Mary Phillips, MD, MD (Cantab)

Dr. Mary Phillips is the Pittsburgh Foundation-Emmerling Endowed Chair in Psychotic Disorders, and Distinguished Professor in Psychiatry and Clinical and Translational Science in the University of Pittsburgh. She heads the Clinical and Translational Affective Neuroscience Program, and is Director of the Collaborative on Mood Disorders Research in the Department of Psychiatry at the University of Pittsburgh.

Dr. Phillips’ research focuses on using multimodal neuroimaging techniques to elucidate functional and structural abnormalities in emotion processing, reward processing and emotional regulation circuitries that are associated with symptom dimensions of mood and anxiety disorders. Her research also focuses on identifying the neurodevelopmental trajectories in these circuitries that are associated with the development of such disorders in youth and infants, and the extent to which these neuroimaging techniques can identity biomarkers reflecting underlying pathophysiologic processes that denote future risk for these disorders in as yet unaffected youth. Her more recent work examines how neuromodulation techniques can be targeted on identified neural biomarkers of mood disorders, as a step toward developing new interventions for individuals with these disorders. She works in collaboration with basic neuroscientists in translational studies of neural circuitry abnormalities in these disorders.

Dr. Phillips trained in Medicine at Cambridge University, UK, and in Psychiatry at the Maudsley Hospital and the Institute of Psychiatry, King’s College, University of London, UK. She joined the Department of Psychiatry at the University of Pittsburgh as a full time faculty member in July, 2005. In 2005, Dr. Phillips became a member of the American College of Neuropsychopharmacology; in 2012, she became a Fellow of the American College of Neuropsychopharmacology; and, in 2014, she became a member of the American Society of Clinical Investigation. In 2016, she was elected to the Scientific Council of the Brain and Behavior Research Foundation; in 2017, she became President Elect of the Society of Biological Psychiatry; and, in 2018, President of this society. She has served on the Membership Committee of the American College of Neuropsychopharmacology, and on Program Committees of both the Society of Biological Psychiatry and the American College of Neuropsychopharmacology, and was elected to the Council of the American College of Neuropsychopharmacology in 2019. In 2006, she was awarded the Nellie Blumenthal Independent Investigator Award by the Brain and Behavior Research Foundation (National Alliance for Research in Schizophrenia and Depression). In 2014, she received the Joel Elkes Research Prize of the American College of Neuropsychopharmacology, and, in 2017, the Brain and Behavior Research Foundation Colvin Prize for Research in Mood Disorders. In 2019, she received the University of Pittsburgh Chancellor’s Distinguished Research Award, and a Method to Extend Research in Time (MERIT) award from the National Institute of Mental Health,  became Director of the Collaborative on Mood Disorders Research in the Department of Psychiatry at the University of Pittsburgh, and was elected to the council of the American College of Neuropsychopharmacology. She received the George N. Thompson Award for Distinguished Service from SOBP in 2020 and more recently became Director of the Center for Research in Translational and Developmental Affective Neuroscience in the Department of Psychiatry at the University of Pittsburgh.

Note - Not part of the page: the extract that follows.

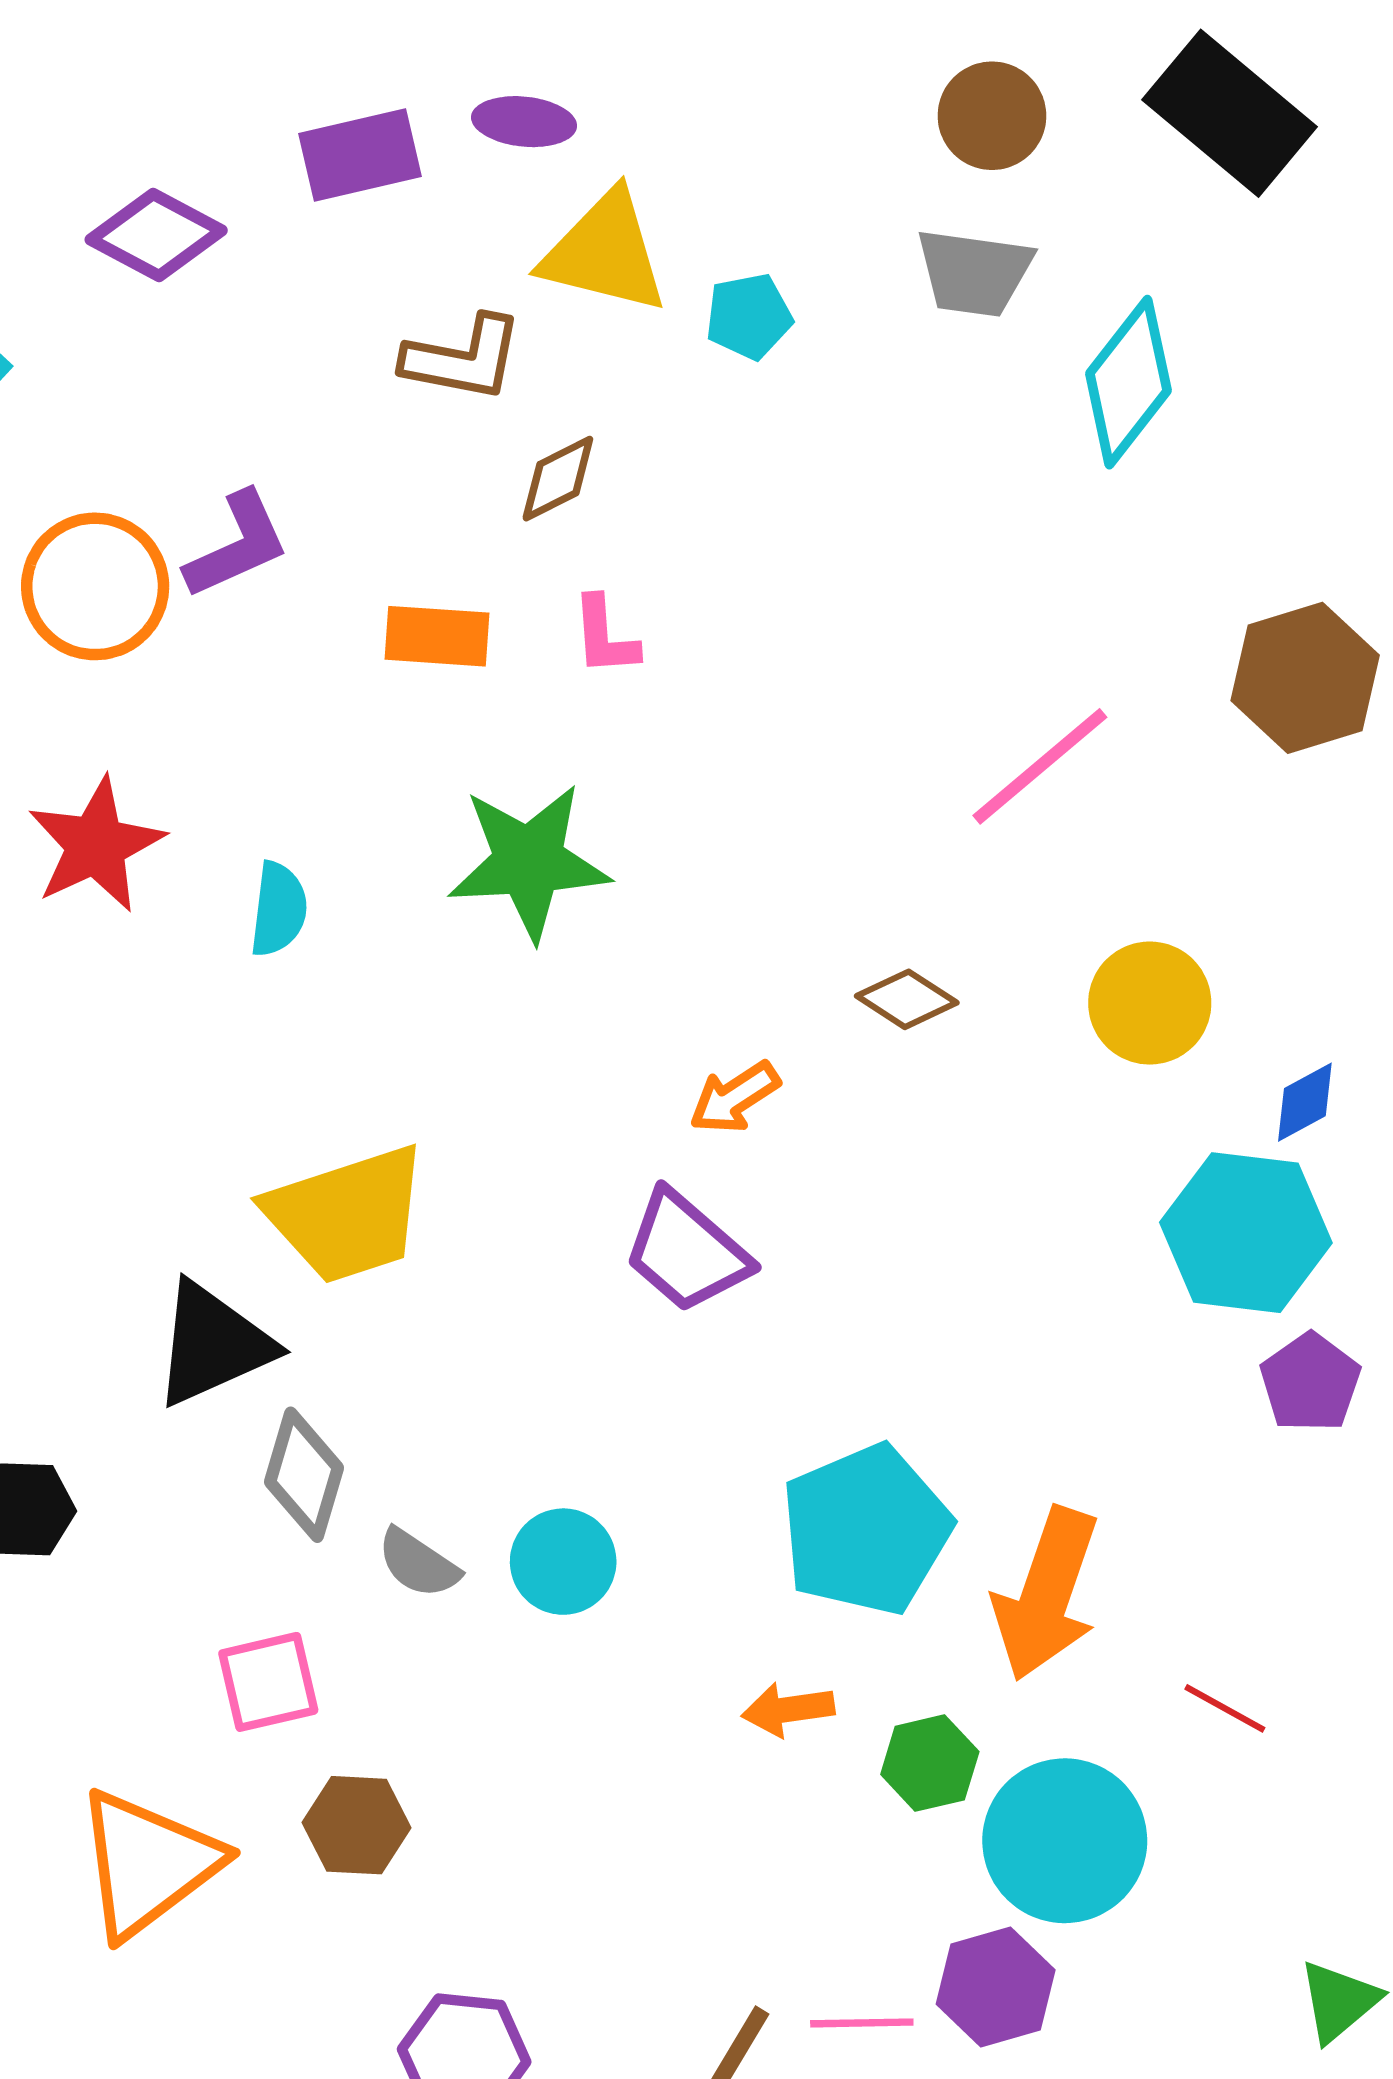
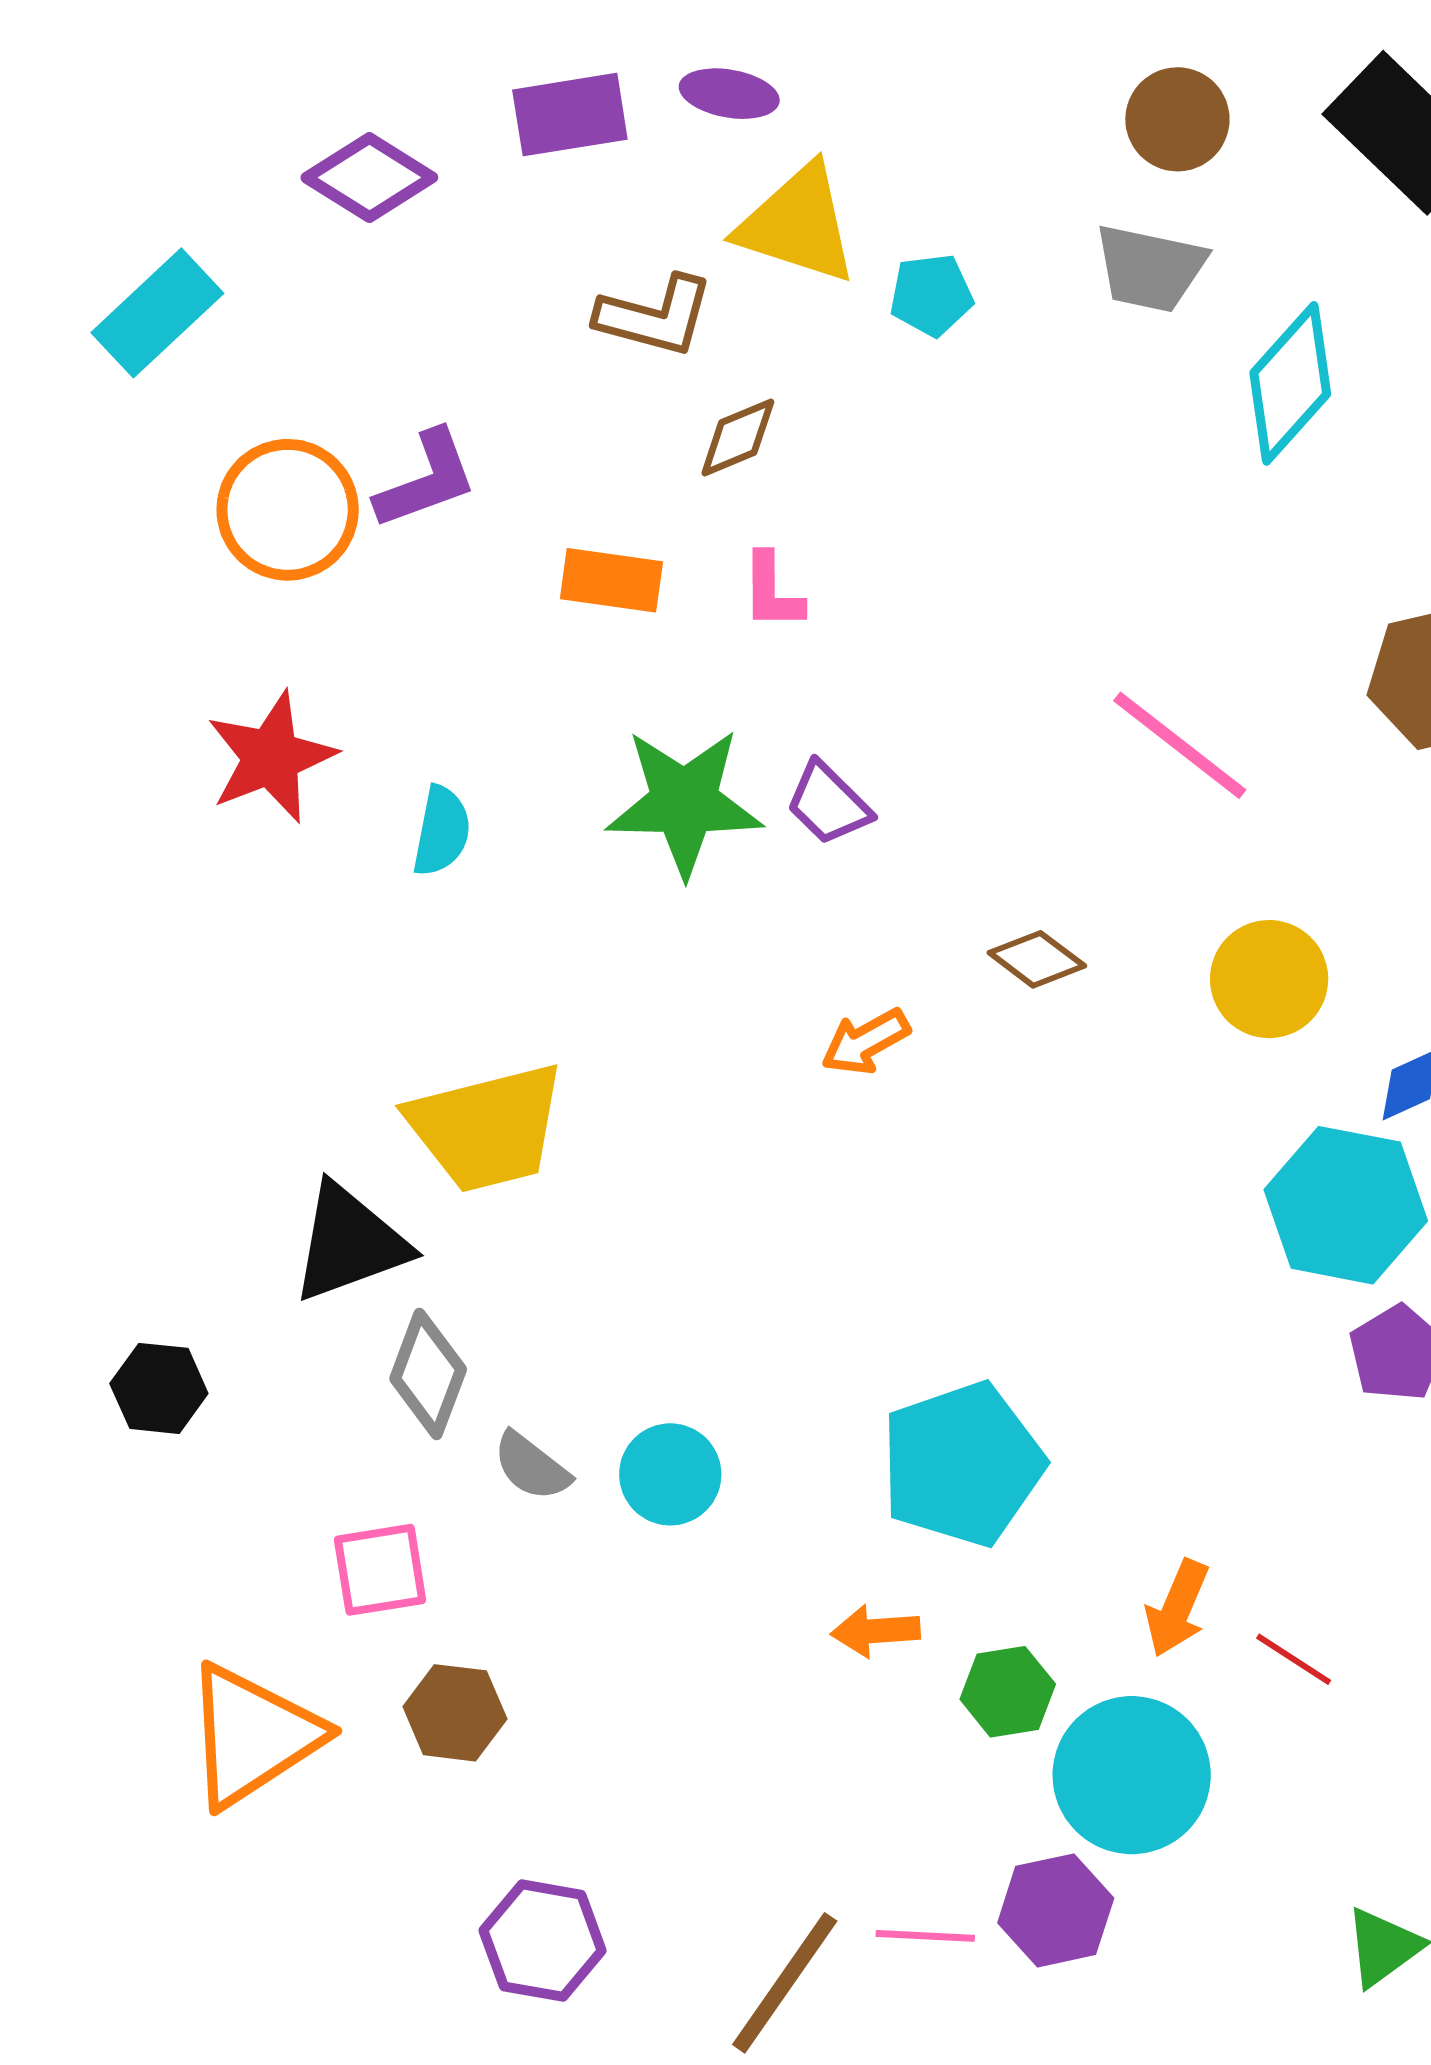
pink line: (1040, 766) -> (1180, 745), turned 74
purple trapezoid: (686, 1252) -> (828, 804), moved, size x0.7
orange arrow: (1046, 1594) -> (1177, 1608), moved, size x0.6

Dr. Phillips has received numerous research funding awards from the National Institute of Mental Health, and the Brain and Behavior Research Foundation in the U.S., and the Medical Research Council and the Wellcome Trust in the UK. Dr. Phillips has mentored over 60 junior investigators, including being mentor to 15 K awardees, has extensive national and international collaborations, and has authored or co-authored more than 400 publications.

Dr. Phillips’ honors and awards include: 2006 NARSAD Nellie Blumenthal Investigator; 2011 Fellow, American College of Neuropsychopharmacology (ACNP); 2014-Present Member, American Society of Clinical Investigation; Councilor, Society for Biological Psychiatry (SOBP); 2014 ACNP Joel Elkes Award for Outstanding Clinical Research; 2016 Scientific Council, Brain and Behavior Research Foundation (BBRF); 2017 BBRF Colvin Prize for Outstanding Achievement in Mood Disorders Research; 2018-2021 Clarivate Analytics Highly Cited Researchers; 2018-20; President SOBP; 2019 Chancellor’s Distinguished Research Award; 2019-2022 ACNP Council; 2019 NIMH Merit Award; 2020 and 2022 SOBP George Thompson Award for Distinguished Service; 2022 University of Pittsburgh Distinguished Professor In Psychiatry and Clinical and Translational Science; 2023-present Member, Association of American Physicians; 2023-American College of Neuropsychopharmacology Women’s Advocacy Award; 2024-Society of Biological Psychiatry 2024 Gold Medal Award; 2023-2024 Research.com’s list of “best female scientists in the world” for 2023; 2024-Brain and Behavior Research Foundation Distinguished Investigator award.